§ Task
In full and without edits, write out the data that follows.

┄┄┄┄┄┄┄┄┄┄┄┄┄┄┄┄┄┄┄┄

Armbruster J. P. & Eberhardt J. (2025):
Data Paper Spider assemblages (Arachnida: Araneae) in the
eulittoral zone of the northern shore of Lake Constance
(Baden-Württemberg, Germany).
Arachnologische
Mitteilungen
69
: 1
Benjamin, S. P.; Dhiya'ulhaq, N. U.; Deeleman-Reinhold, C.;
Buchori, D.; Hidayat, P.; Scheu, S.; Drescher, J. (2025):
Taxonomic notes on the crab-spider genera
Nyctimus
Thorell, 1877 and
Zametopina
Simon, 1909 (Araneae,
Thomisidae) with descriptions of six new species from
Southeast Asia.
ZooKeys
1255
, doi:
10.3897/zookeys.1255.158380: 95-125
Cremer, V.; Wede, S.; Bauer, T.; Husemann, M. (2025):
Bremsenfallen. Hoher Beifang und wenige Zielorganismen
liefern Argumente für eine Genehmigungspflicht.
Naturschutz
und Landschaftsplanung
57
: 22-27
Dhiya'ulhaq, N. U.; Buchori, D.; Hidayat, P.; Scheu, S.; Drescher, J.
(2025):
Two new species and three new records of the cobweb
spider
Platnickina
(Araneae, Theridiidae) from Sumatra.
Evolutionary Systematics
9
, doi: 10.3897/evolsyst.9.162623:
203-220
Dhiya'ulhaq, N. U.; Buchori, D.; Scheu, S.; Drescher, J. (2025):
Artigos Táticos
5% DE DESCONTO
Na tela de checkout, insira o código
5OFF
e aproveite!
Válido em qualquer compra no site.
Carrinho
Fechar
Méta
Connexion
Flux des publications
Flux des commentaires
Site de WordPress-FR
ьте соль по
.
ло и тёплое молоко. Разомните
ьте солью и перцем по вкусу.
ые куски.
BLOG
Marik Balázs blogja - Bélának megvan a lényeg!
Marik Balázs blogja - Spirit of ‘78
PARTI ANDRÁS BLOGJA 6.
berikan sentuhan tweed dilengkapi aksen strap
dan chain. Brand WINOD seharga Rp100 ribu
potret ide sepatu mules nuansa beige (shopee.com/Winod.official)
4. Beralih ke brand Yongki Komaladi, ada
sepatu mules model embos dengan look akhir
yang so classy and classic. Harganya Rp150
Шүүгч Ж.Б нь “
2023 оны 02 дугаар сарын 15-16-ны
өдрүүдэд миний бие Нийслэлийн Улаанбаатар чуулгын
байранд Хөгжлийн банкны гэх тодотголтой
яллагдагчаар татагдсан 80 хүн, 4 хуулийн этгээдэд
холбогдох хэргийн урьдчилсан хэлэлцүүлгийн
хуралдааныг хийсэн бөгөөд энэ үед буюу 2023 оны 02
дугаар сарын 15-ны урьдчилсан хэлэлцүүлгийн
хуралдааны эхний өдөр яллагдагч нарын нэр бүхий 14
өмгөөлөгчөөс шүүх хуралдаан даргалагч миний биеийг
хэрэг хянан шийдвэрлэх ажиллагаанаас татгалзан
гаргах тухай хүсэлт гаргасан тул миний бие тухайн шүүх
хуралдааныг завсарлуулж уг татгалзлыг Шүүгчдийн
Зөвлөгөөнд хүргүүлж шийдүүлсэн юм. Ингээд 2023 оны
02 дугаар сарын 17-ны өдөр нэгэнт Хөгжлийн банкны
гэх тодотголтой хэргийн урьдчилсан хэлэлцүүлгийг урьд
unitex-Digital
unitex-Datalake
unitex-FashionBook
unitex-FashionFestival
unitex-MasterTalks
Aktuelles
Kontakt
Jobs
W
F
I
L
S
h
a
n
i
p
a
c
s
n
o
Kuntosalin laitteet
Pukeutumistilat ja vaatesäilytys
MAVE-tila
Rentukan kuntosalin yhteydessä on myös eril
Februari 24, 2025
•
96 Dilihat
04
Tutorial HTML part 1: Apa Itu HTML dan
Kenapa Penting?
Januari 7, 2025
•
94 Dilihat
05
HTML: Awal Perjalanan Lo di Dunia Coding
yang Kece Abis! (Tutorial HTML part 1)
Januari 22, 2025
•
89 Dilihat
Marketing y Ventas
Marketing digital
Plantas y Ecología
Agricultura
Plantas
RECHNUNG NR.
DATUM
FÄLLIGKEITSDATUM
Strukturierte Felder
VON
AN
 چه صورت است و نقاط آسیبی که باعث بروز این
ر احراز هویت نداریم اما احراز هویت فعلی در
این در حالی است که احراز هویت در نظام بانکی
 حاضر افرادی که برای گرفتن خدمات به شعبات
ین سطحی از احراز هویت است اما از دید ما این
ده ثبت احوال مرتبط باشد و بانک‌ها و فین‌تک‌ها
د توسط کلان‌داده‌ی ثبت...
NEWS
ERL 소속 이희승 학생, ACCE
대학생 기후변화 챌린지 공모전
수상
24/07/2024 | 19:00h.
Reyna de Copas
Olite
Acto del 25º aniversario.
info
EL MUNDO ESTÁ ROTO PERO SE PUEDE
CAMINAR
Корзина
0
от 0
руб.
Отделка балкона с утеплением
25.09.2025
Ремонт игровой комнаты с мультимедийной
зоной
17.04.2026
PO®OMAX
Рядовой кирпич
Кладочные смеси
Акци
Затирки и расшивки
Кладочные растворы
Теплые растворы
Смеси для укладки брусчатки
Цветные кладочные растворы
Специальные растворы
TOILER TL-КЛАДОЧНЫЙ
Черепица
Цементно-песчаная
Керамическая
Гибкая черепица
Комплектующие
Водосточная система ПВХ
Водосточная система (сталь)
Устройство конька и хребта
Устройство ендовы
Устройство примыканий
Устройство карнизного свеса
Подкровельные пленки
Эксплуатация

┄┄┄┄┄┄┄┄┄┄┄┄┄┄┄┄┄┄┄┄

§ Response area
Armbruster J. P. & Eberhardt J. (2025):
Data Paper Spider assemblages (Arachnida: Araneae) in the
eulittoral zone of the northern shore of Lake Constance
(Baden-Württemberg, Germany).
Arachnologische
Mitteilungen
69
: 1
Benjamin, S. P.; Dhiya'ulhaq, N. U.; Deeleman-Reinhold, C.;
Buchori, D.; Hidayat, P.; Scheu, S.; Drescher, J. (2025):
Taxonomic notes on the crab-spider genera
Nyctimus
Thorell, 1877 and
Zametopina
Simon, 1909 (Araneae,
Thomisidae) with descriptions of six new species from
Southeast Asia.
ZooKeys
1255
, doi:
10.3897/zookeys.1255.158380: 95-125
Cremer, V.; Wede, S.; Bauer, T.; Husemann, M. (2025):
Bremsenfallen. Hoher Beifang und wenige Zielorganismen
liefern Argumente für eine Genehmigungspflicht.
Naturschutz
und Landschaftsplanung
57
: 22-27
Dhiya'ulhaq, N. U.; Buchori, D.; Hidayat, P.; Scheu, S.; Drescher, J.
(2025):
Two new species and three new records of the cobweb
spider
Platnickina
(Araneae, Theridiidae) from Sumatra.
Evolutionary Systematics
9
, doi: 10.3897/evolsyst.9.162623:
203-220
Dhiya'ulhaq, N. U.; Buchori, D.; Scheu, S.; Drescher, J. (2025):
Artigos Táticos
5% DE DESCONTO
Na tela de checkout, insira o código
5OFF
e aproveite!
Válido em qualquer compra no site.
Carrinho
Fechar
Méta
Connexion
Flux des publications
Flux des commentaires
Site de WordPress-FR
ьте соль по
.
ло и тёплое молоко. Разомните
ьте солью и перцем по вкусу.
ые куски.
BLOG
Marik Balázs blogja - Bélának megvan a lényeg!
Marik Balázs blogja - Spirit of ‘78
PARTI ANDRÁS BLOGJA 6.
berikan sentuhan tweed dilengkapi aksen strap
dan chain. Brand WINOD seharga Rp100 ribu
potret ide sepatu mules nuansa beige (shopee.com/Winod.official)
4. Beralih ke brand Yongki Komaladi, ada
sepatu mules model embos dengan look akhir
yang so classy and classic. Harganya Rp150
Шүүгч Ж.Б нь “
2023 оны 02 дугаар сарын 15-16-ны
өдрүүдэд миний бие Нийслэлийн Улаанбаатар чуулгын
байранд Хөгжлийн банкны гэх тодотголтой
яллагдагчаар татагдсан 80 хүн, 4 хуулийн этгээдэд
холбогдох хэргийн урьдчилсан хэлэлцүүлгийн
хуралдааныг хийсэн бөгөөд энэ үед буюу 2023 оны 02
дугаар сарын 15-ны урьдчилсан хэлэлцүүлгийн
хуралдааны эхний өдөр яллагдагч нарын нэр бүхий 14
өмгөөлөгчөөс шүүх хуралдаан даргалагч миний биеийг
хэрэг хянан шийдвэрлэх ажиллагаанаас татгалзан
гаргах тухай хүсэлт гаргасан тул миний бие тухайн шүүх
хуралдааныг завсарлуулж уг татгалзлыг Шүүгчдийн
Зөвлөгөөнд хүргүүлж шийдүүлсэн юм. Ингээд 2023 оны
02 дугаар сарын 17-ны өдөр нэгэнт Хөгжлийн банкны
гэх тодотголтой хэргийн урьдчилсан хэлэлцүүлгийг урьд
unitex-Digital
unitex-Datalake
unitex-FashionBook
unitex-FashionFestival
unitex-MasterTalks
Aktuelles
Kontakt
Jobs
W
F
I
L
S
h
a
n
i
p
a
c
s
n
o
Kuntosalin laitteet
Pukeutumistilat ja vaatesäilytys
MAVE-tila
Rentukan kuntosalin yhteydessä on myös eril
Februari 24, 2025
•
96 Dilihat
04
Tutorial HTML part 1: Apa Itu HTML dan
Kenapa Penting?
Januari 7, 2025
•
94 Dilihat
05
HTML: Awal Perjalanan Lo di Dunia Coding
yang Kece Abis! (Tutorial HTML part 1)
Januari 22, 2025
•
89 Dilihat
Marketing y Ventas
Marketing digital
Plantas y Ecología
Agricultura
Plantas
RECHNUNG NR.
DATUM
FÄLLIGKEITSDATUM
Strukturierte Felder
VON
AN
 چه صورت است و نقاط آسیبی که باعث بروز این
ر احراز هویت نداریم اما احراز هویت فعلی در
این در حالی است که احراز هویت در نظام بانکی
 حاضر افرادی که برای گرفتن خدمات به شعبات
ین سطحی از احراز هویت است اما از دید ما این
ده ثبت احوال مرتبط باشد و بانک‌ها و فین‌تک‌ها
د توسط کلان‌داده‌ی ثبت...
NEWS
ERL 소속 이희승 학생, ACCE
대학생 기후변화 챌린지 공모전
수상
24/07/2024 | 19:00h.
Reyna de Copas
Olite
Acto del 25º aniversario.
info
EL MUNDO ESTÁ ROTO PERO SE PUEDE
CAMINAR
Корзина
0
от 0
руб.
Отделка балкона с утеплением
25.09.2025
Ремонт игровой комнаты с мультимедийной
зоной
17.04.2026
PO®OMAX
Рядовой кирпич
Кладочные смеси
Акци
Затирки и расшивки
Кладочные растворы
Теплые растворы
Смеси для укладки брусчатки
Цветные кладочные растворы
Специальные растворы
TOILER TL-КЛАДОЧНЫЙ
Черепица
Цементно-песчаная
Керамическая
Гибкая черепица
Комплектующие
Водосточная система ПВХ
Водосточная система (сталь)
Устройство конька и хребта
Устройство ендовы
Устройство примыканий
Устройство карнизного свеса
Подкровельные пленки
Эксплуатация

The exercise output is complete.